In the second part of the laboratory we will work on an Anti Spam filter. The purpose is to develop a series of methods that could compute if a email is spam or not.
The project will be done in Python3.12.
You will get 2 lots of emails for the purpose of testing your algorithm and a 3rd lot will be used for the final evaluation.
When you'll send the project via email it is paramount you respect the next rules:
the subject of the email should contain [SSOSM]
the project should have a ZIP archive as the attachment (not RAR, 7z)
the ZIP archive should contain a folder with the format "LASTNAME_FIRSTNAME" and inside this folder there should be a "main.py" file
project.zip/Gavrilut_Dragos/main.py
The "main.py" script should have support for arguments like:
main.py -info <output_file>
this parameter should write in the output file information about the project in a json like this one:
{
"student_name": "John Doe",
"project_name": "Asteroids",
"student_alias": "johndoe",
"project_version": "1.0.0"
}
main.py -scan <folder> <output_file>
this parameter will scan the <folder> (not recursively) and will write the result for each file on a line in the <output_file>
nume_fisier|inf or nume_fisier|cln are correctly formatted where cln = clean and inf = infected
The following are wrong:
nume fisier|cln (missing "_")
nume_fisier |cln (contains space)
nume_fisier | inf (contains space)
C:\cale\fisier\nume_fisier|cln (contains full path to file)
nume_fisier|abc (verdict can only be cln or inf)
Each lot contains 2 folders: Clean and Spam.

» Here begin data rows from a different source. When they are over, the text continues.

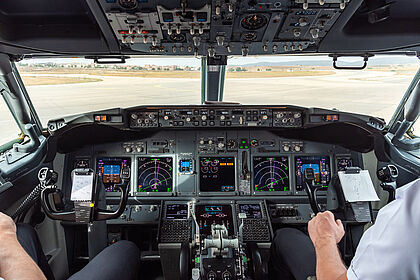 You are a GUI agent. You are given a task and a screenshot of the screen. Output one action in this format:
    pyautogui.click(x=<x>, y=<y>)
    Task: Click on the monitor
    
    Given the screenshot: What is the action you would take?
    pyautogui.click(x=155, y=176), pyautogui.click(x=274, y=172) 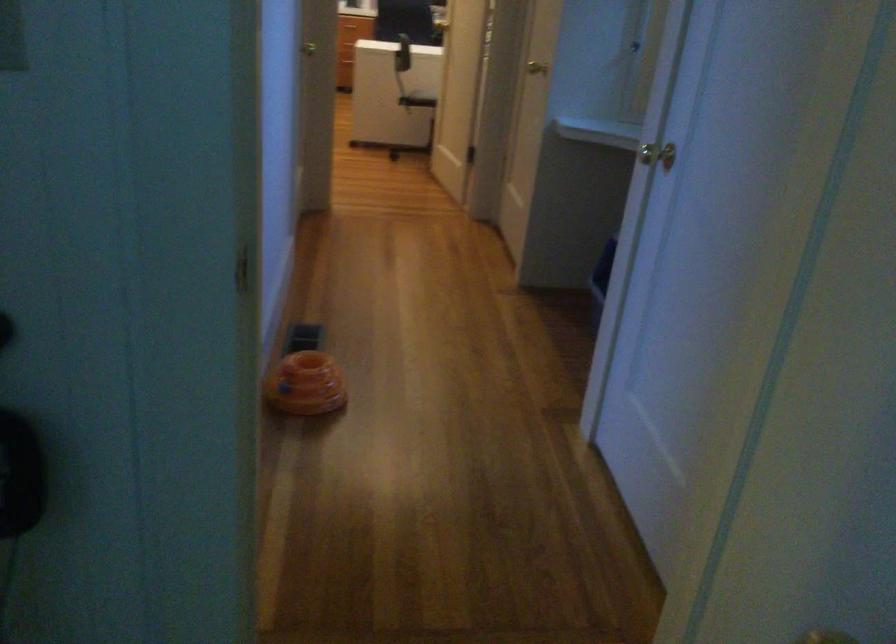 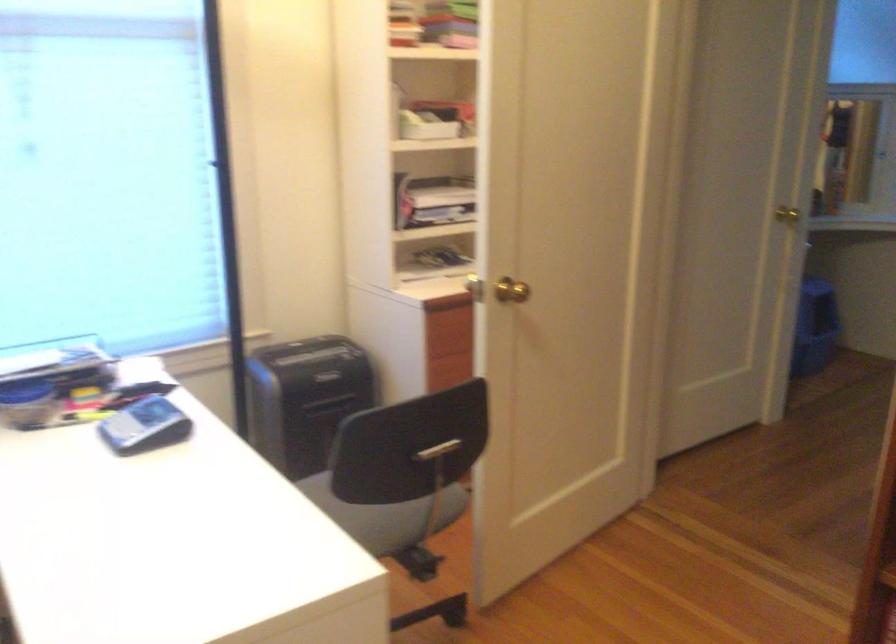 Locate, in the second image, the point that corresponds to the point at 424,90 in the first image.

(383, 515) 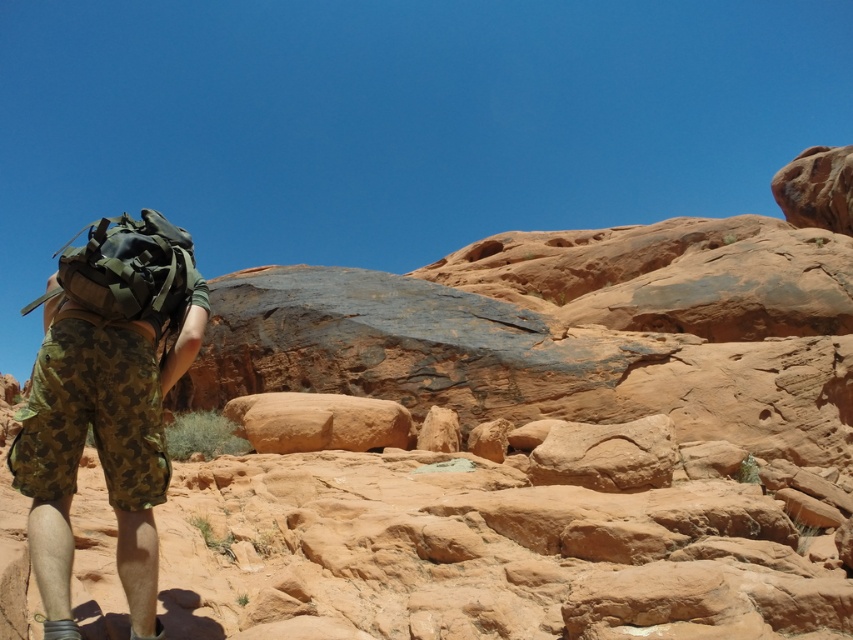 The height and width of the screenshot is (640, 853). I want to click on camo fabric shorts at lower left, so click(x=107, y=401).

Which is in front, point (161, 292) or point (102, 292)?

Point (102, 292)

In order to click on camo fabric shorts at lower left in this screenshot , I will do `click(107, 401)`. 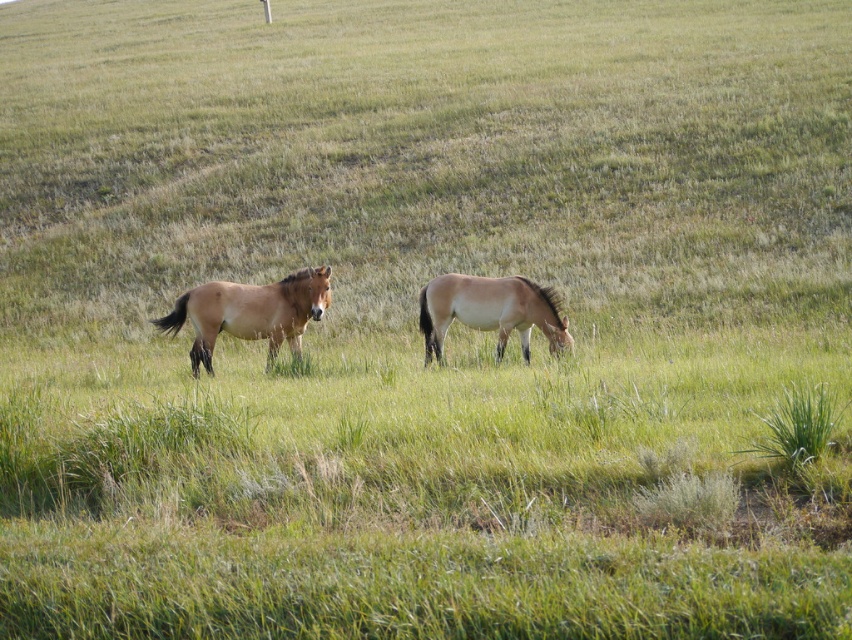 You are a farmer who wants to build a fence around the field where both the brown matte horse at center and the light brown glossy horse at center are grazing. The fence needs to accommodate the larger horse comfortably. Which horse should you consider when determining the required space for the fence?

The brown matte horse at center is larger in size than the light brown glossy horse at center, so you should consider the brown matte horse at center when determining the required space for the fence to accommodate it comfortably. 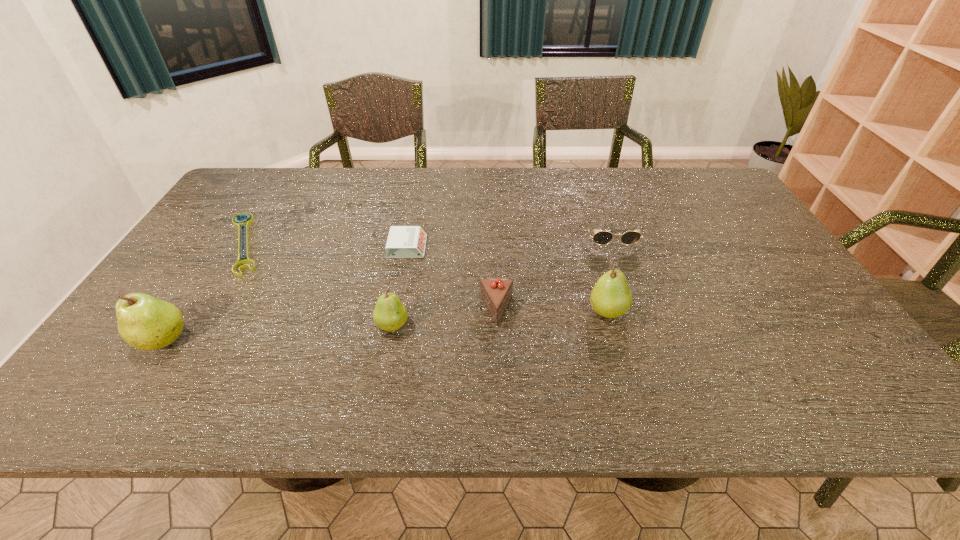 The pears are evenly distributed in the image. To maintain this, where would you place another pear on the right? Please point to a free space. Please provide its 2D coordinates. Your answer should be formatted as a tuple, i.e. [(x, y)], where the tuple contains the x and y coordinates of a point satisfying the conditions above.

[(809, 298)]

The file formats are either html or text, with or without encodings, the first line of the file being the emails subject followed by its content.
Ideally your algorithm should say that all the files in the Clean folder are "cln" and all the files from the Spam folder are "inf".
Please send your projects to asimion at bitdefender dot com.
The bonuses will be awarded for the first 3 students in the overall standings only if they have a a total score over 85 points.
You will get the First Lot on 25 Nov (week 9). You will have 4 weeks to improve your algorithm using this lot, and the project you will send me will be evaluated on the Second Lot.
You will get the Second Lot on 6 Jan (week 13). You will have 2 weeks to "train" your algorithm on this lot, and the project you will send me will be evaluated on the Third Lot. You will never have this lot as it is used for the final evaluation.
I will post here the standings with you and your projects every week.
In the final week I will do daily evaluations and in the final day there will be hourly evaluations.
I cannot stress this enough, please bug-proof your applications.